I QUATTRO CANTONI SPORTIVI I QUATTRO CANTONI SPORTIVI Ai quattro angoli che formano la città si trovano i quattro quartieri di Barcellona in cui sono stati costruiti gli impianti dei Giochi Olimpici del 1992.
Si tratta delle aree, notissime agli appassionati di sport, del Monjuïc, della Diagonal, della Vall d'Hebron e del Parc de Mar, che sono racchiuse in un cerchio di 5 Km di raggio. IL MONTJUïC L'area del Monjuïc è indubbiamente quella che riveste il maggiore interesse per gli sportivi.
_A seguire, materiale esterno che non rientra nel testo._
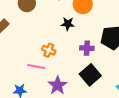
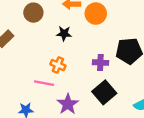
black star: (68, 24) -> (64, 33), moved

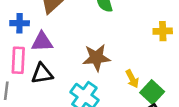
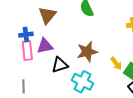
pink rectangle: (18, 60) -> (27, 51), moved
black triangle: (42, 74) -> (60, 65), moved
Il cuore dell'intera area è certamente L'Anello Olimpico, composto dall'Estadi Olìmpic, il Palau Sant Jordi, le piscine Bernat Picornell e il Padiglione dell'INEFC. Le altre installazioni sportive della zona sono il Palau Municipal d'Esportis, il Palau de la Metallurgia, la Piscina Municipal e il Favellò Municipal de L'España Industrial.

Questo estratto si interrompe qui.